A newly developed method called DNA microscopy can accurately pinpoint the location of mRNA molecules within a cell and produce a visual map of the transcripts—all without actually using a microscope.
The technique, published in Cell today (June 20), works by first converting selected RNAs in a cell culture to cDNAs, then labeling each molecule with a unique stretch of nucleotides. Those labels then amplify themselves, and when they expand to the point of contacting another cDNA’s labels, the connection itself gets a unique nucleotide tag. The closer any two cDNAs are, the more connection tags they’ll generate.
As Science describes it, “To count the labels, the researchers grind up the cells and analyze the DNA they contain.

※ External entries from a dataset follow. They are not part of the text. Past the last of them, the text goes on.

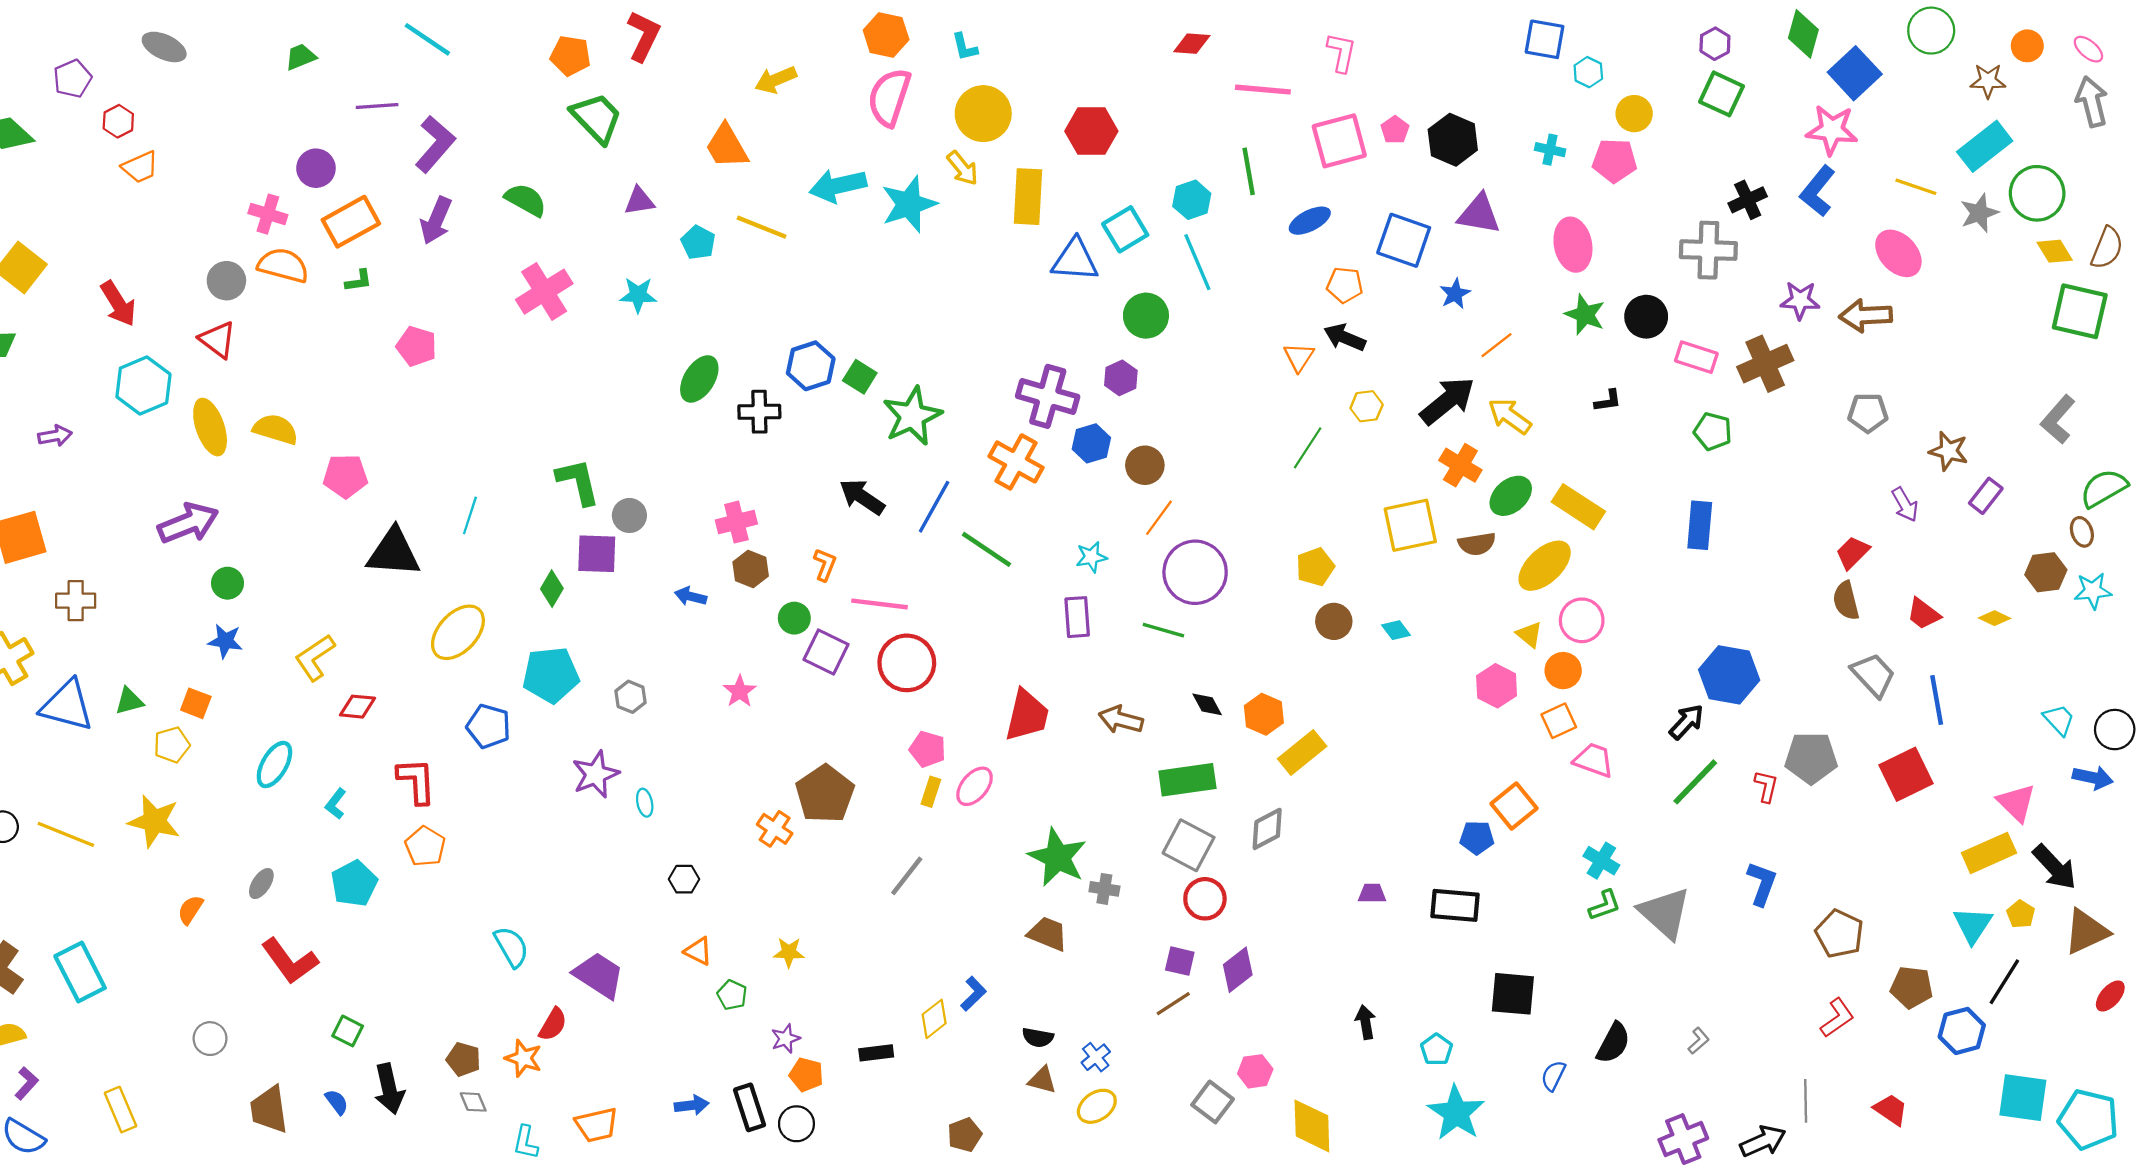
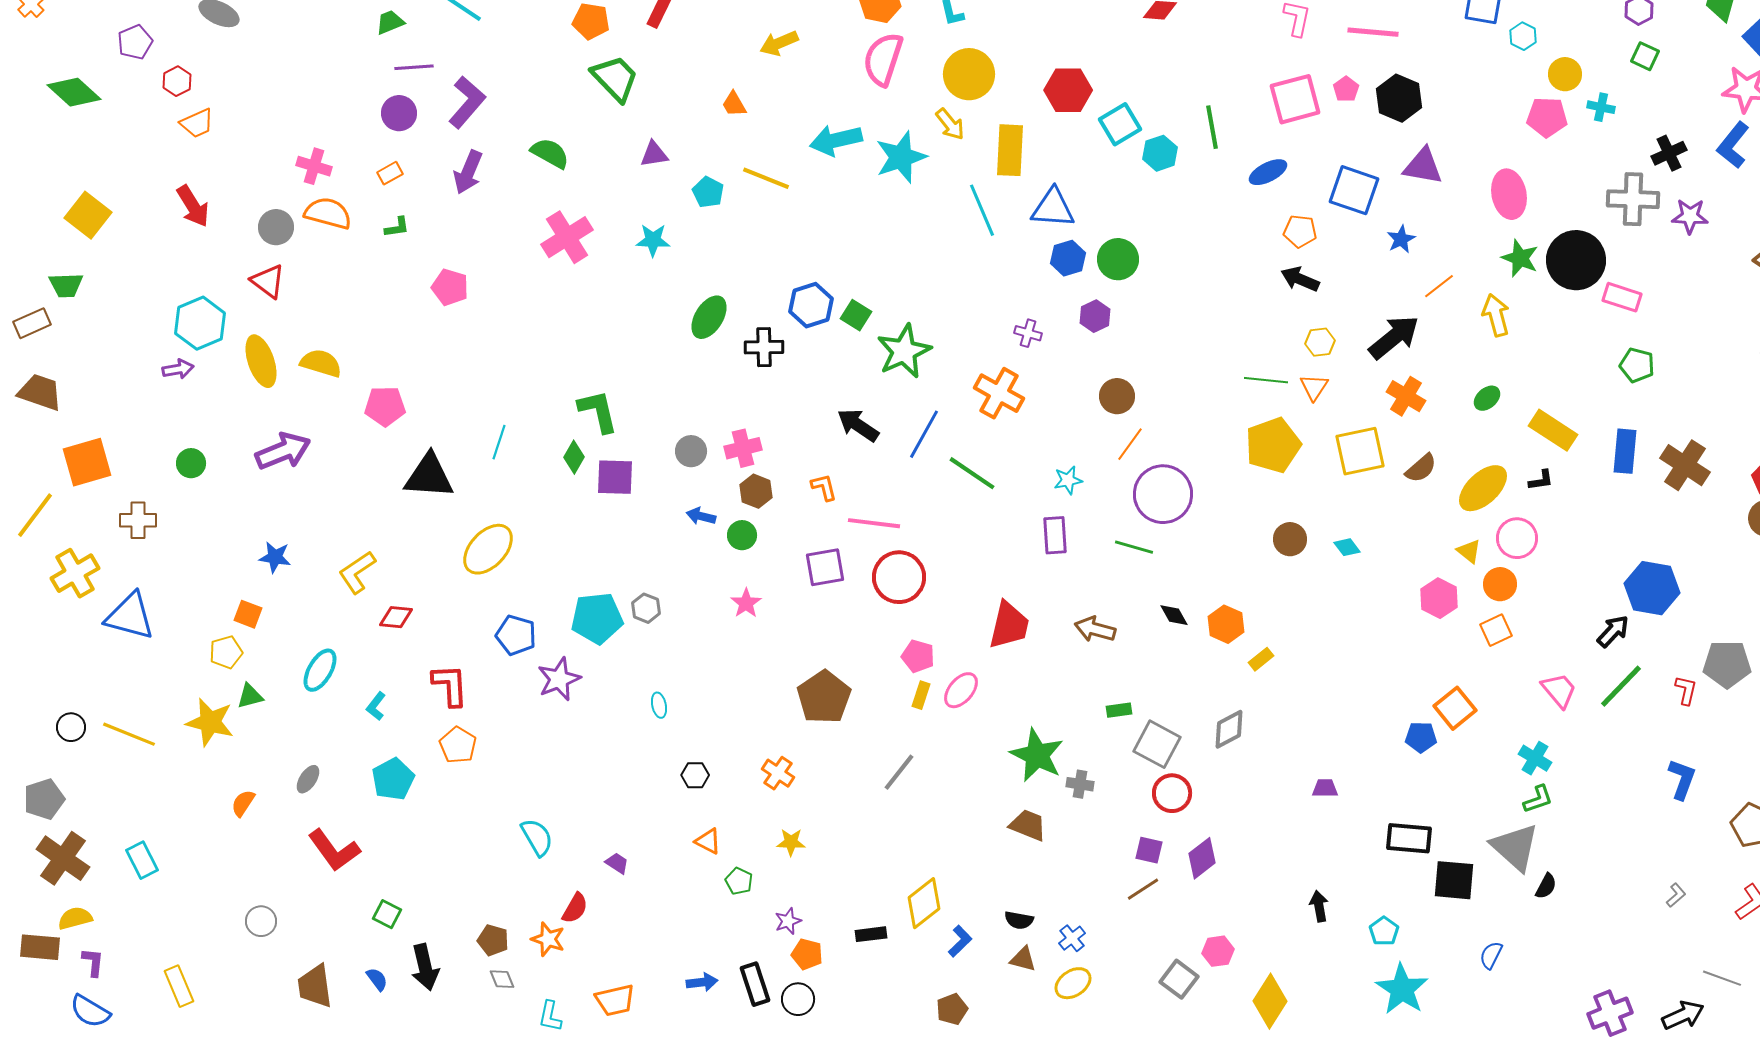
green trapezoid: (301, 57) -> (390, 22), moved
pink line: (1263, 90) -> (1373, 32), moved
green square: (1721, 94) -> (1645, 56), size x0.7
orange trapezoid: (727, 146) -> (734, 104), size x0.6
cyan cross: (1550, 150) -> (1601, 107), moved
purple circle: (316, 168) -> (399, 113), moved
orange rectangle: (351, 222) -> (390, 173), size x0.5
cyan square: (1125, 229) -> (1120, 124), moved
cyan line: (1197, 262) -> (982, 210), moved
purple star: (1800, 300) -> (1690, 216), moved
red arrow: (118, 304) -> (193, 206), moved
black circle: (1646, 317) -> (1576, 260), size x1.5
orange triangle: (1299, 357) -> (1314, 387), moved
brown cross: (1765, 364) -> (1685, 465), moved, turned -33
purple cross: (1048, 396) -> (1028, 333), size x0.5
black L-shape: (1608, 401) -> (1541, 480), moved
yellow arrow: (1510, 416) -> (1496, 315), moved, turned 39
purple arrow: (55, 436) -> (178, 369), moved
blue hexagon: (1091, 443) -> (1068, 258), moved
green line: (1308, 448) -> (1266, 380), turned 63
green ellipse: (1511, 496) -> (1487, 398), moved, size x0.7
yellow rectangle: (1578, 507) -> (1553, 430), moved
gray circle: (629, 515) -> (691, 451), moved
purple arrow: (188, 523) -> (283, 451), moved
brown semicircle: (1477, 544) -> (1421, 468), turned -32
orange L-shape: (825, 565) -> (824, 487), turned -36
yellow pentagon: (1315, 567) -> (1273, 445), moved, size x1.6
green circle: (228, 583) -> (191, 463), moved
green diamond: (552, 589) -> (574, 457), moved
green circle: (794, 618) -> (742, 535), moved
purple square: (826, 652) -> (825, 567), turned -36
cyan pentagon: (551, 675) -> (597, 618), moved
green triangle: (129, 701) -> (250, 696), moved
yellow rectangle: (1302, 752) -> (1261, 659), size x0.6
pink trapezoid: (1594, 760) -> (1559, 690), moved, turned 30
purple star: (596, 774) -> (559, 679), moved
green rectangle: (1187, 780) -> (1119, 710), moved, size x0.5
orange cross: (775, 829) -> (778, 773), moved
black rectangle: (1455, 905) -> (1409, 838), moved
gray triangle: (1665, 913) -> (1515, 847), moved
cyan rectangle: (80, 972) -> (142, 860), size x0.7
purple trapezoid: (599, 975) -> (617, 863), size x0.5
blue L-shape: (973, 994) -> (960, 941), moved
yellow diamond: (934, 1019) -> (924, 903), size x1.4
gray L-shape: (1699, 1041) -> (1676, 895), moved
black semicircle: (1613, 1043) -> (1546, 886), moved, size x0.7
purple L-shape: (27, 1083) -> (93, 962), turned -36
gray line: (1806, 1101) -> (1722, 978), turned -69
yellow diamond: (1312, 1126) -> (1270, 1001), turned 34

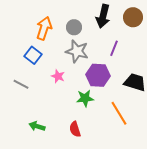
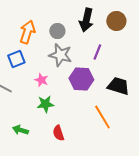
blue square: (33, 55) -> (16, 59), turned 30
green star: (85, 98) -> (45, 104), moved

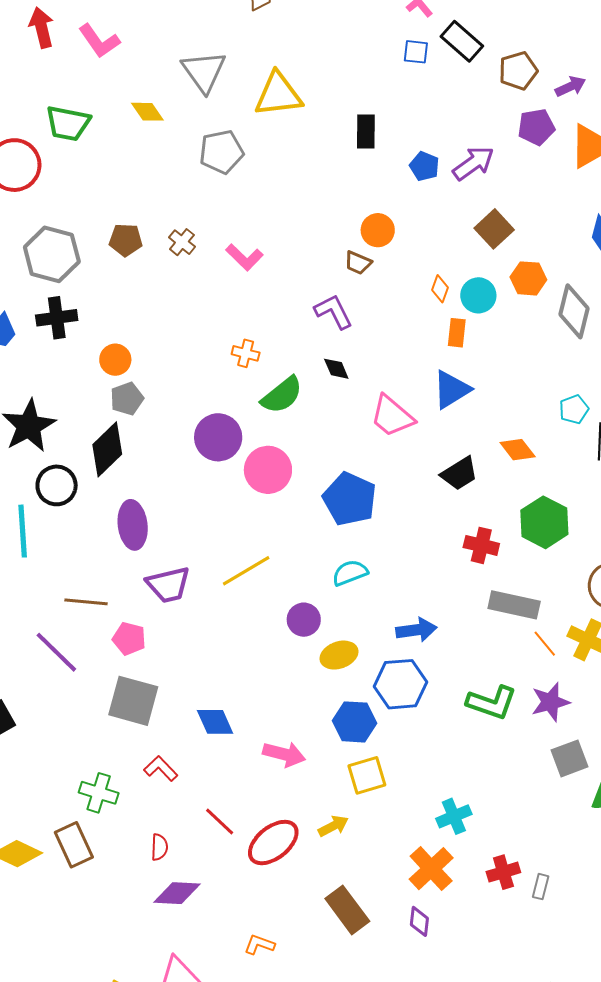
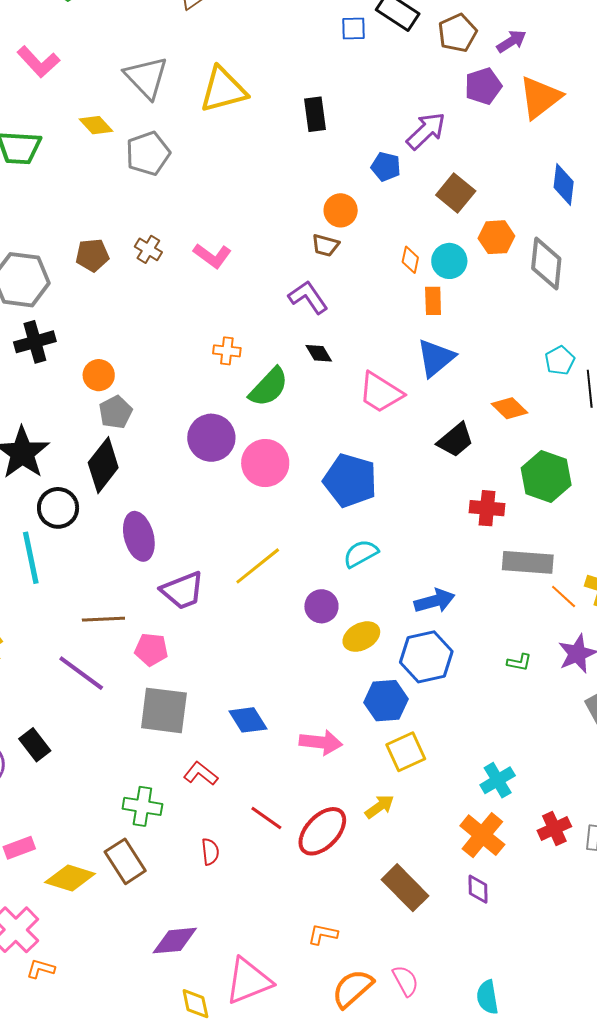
gray pentagon: (221, 152) -> (148, 153), moved
blue pentagon: (424, 166) -> (386, 167), moved
green L-shape: (492, 703) -> (519, 662), size x0.5
purple diamond: (177, 893) -> (175, 941), moved

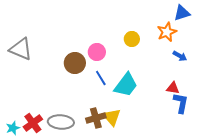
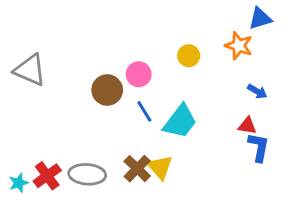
orange star: (167, 32) -> (239, 46), turned -30
blue arrow: (180, 56) -> (257, 91), moved
brown cross: (96, 118) -> (137, 169), turned -30

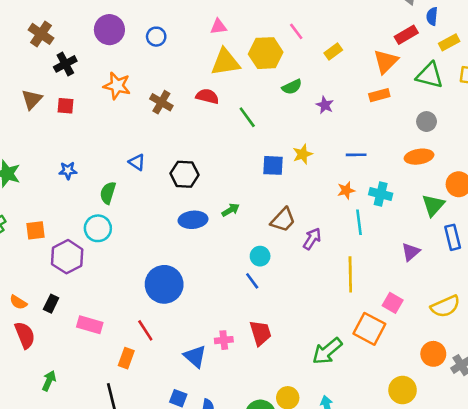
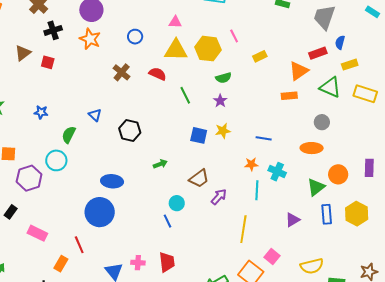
blue circle: (156, 37) -> (135, 37), moved
orange star: (117, 86) -> (90, 39), moved
purple star: (325, 105) -> (220, 101), moved
blue ellipse: (193, 220) -> (112, 181), moved

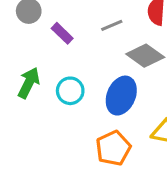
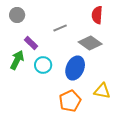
gray line: (112, 25) -> (60, 28), moved
purple rectangle: (62, 33) -> (31, 43), moved

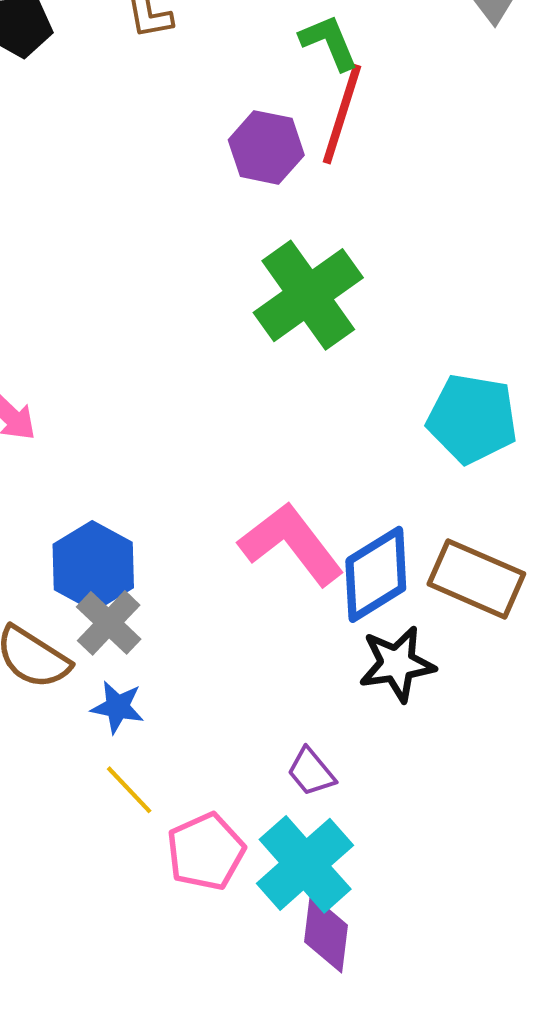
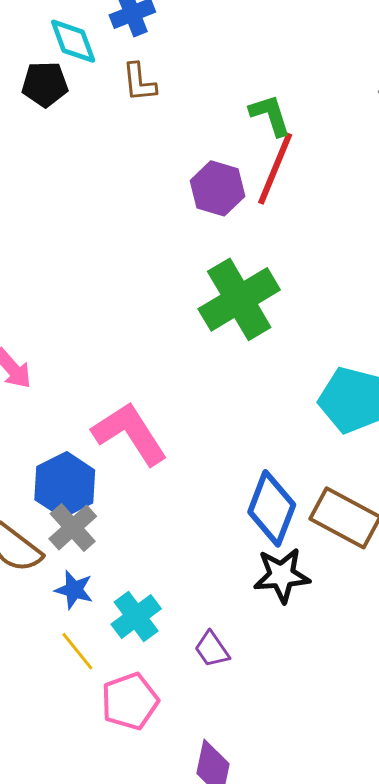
pink L-shape: (291, 544) -> (130, 434), moved
blue diamond: (376, 574) -> (272, 508), turned -42
cyan cross: (305, 864) -> (136, 617), moved, size x0.7

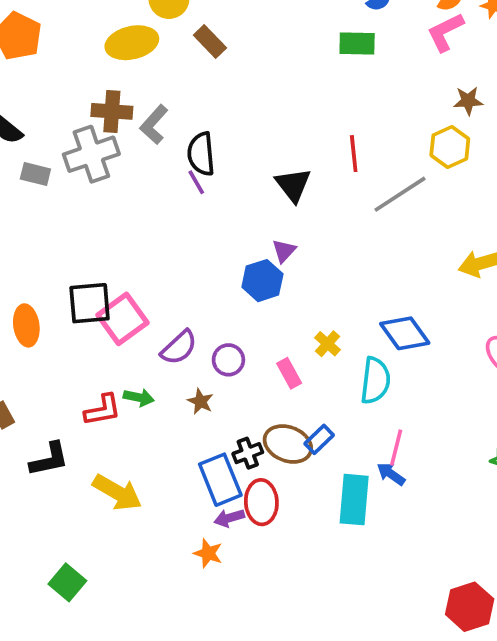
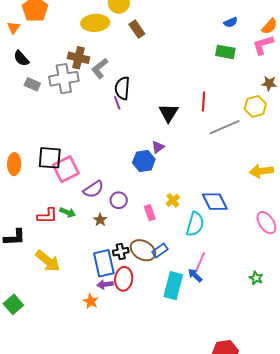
green rectangle: (357, 43) -> (225, 52), moved

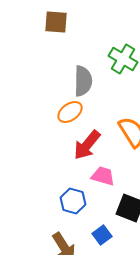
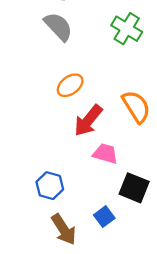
gray semicircle: (83, 81) -> (58, 27), moved, turned -44
blue hexagon: (73, 201) -> (50, 186), moved

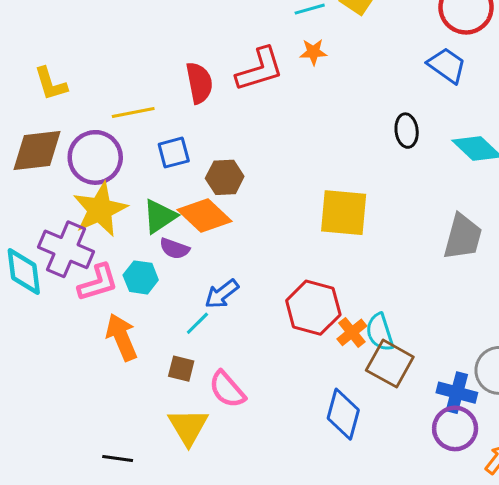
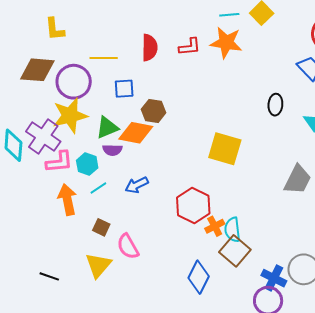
orange star: (313, 52) -> (226, 43), size x1.8
red L-shape: (260, 69) -> (190, 47), size x0.7
orange diamond: (205, 215) -> (136, 133), turned -44
purple semicircle: (174, 249) -> (112, 150), turned -30
cyan line: (197, 323) -> (98, 188), moved

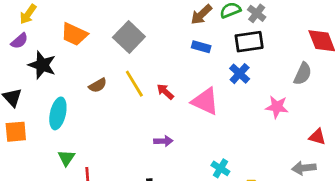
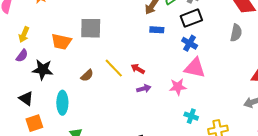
gray square: (129, 37) -> (91, 28), moved, turned -30
pink triangle: (205, 101) -> (195, 68), moved
pink star: (277, 107) -> (178, 87), moved
purple arrow: (163, 141) -> (144, 89), moved

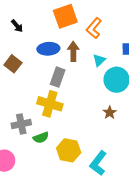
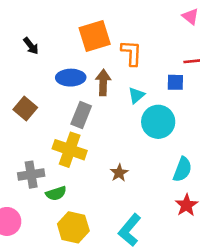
orange L-shape: (94, 28) -> (131, 53), turned 140
brown square: (13, 64) -> (25, 109), moved
brown star: (110, 113) -> (119, 173), moved
yellow hexagon: (69, 150) -> (73, 227), moved

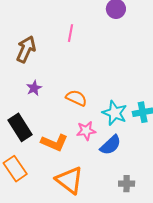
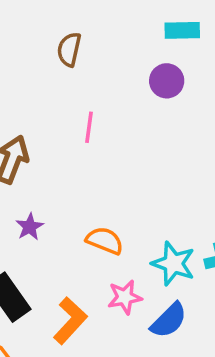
orange L-shape: (54, 143) -> (70, 321), turned -68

A computer algorithm can...
“The first time I saw a DNA microscopy image, it blew me away,” coauthor Aviv Regev, a computational and systems biologist at the Broad Institute, tells The New York Times.
The researchers compared their computer-generated images with true microscopy images of the same cells, and found that while DNA microscopy wasn’t as crisp, the locations of the selected mRNAs were accurately plotted. “[O]ne key weakness of DNA microscopy remains the resolution of empty space,” which could distort the map when RNA molecules are far apart, Regev and her colleagues write in their study, “and future work will be needed to eliminate this obstacle to produce high-quality reconstructions of samples over large lengths where there are gaps in molecular density.”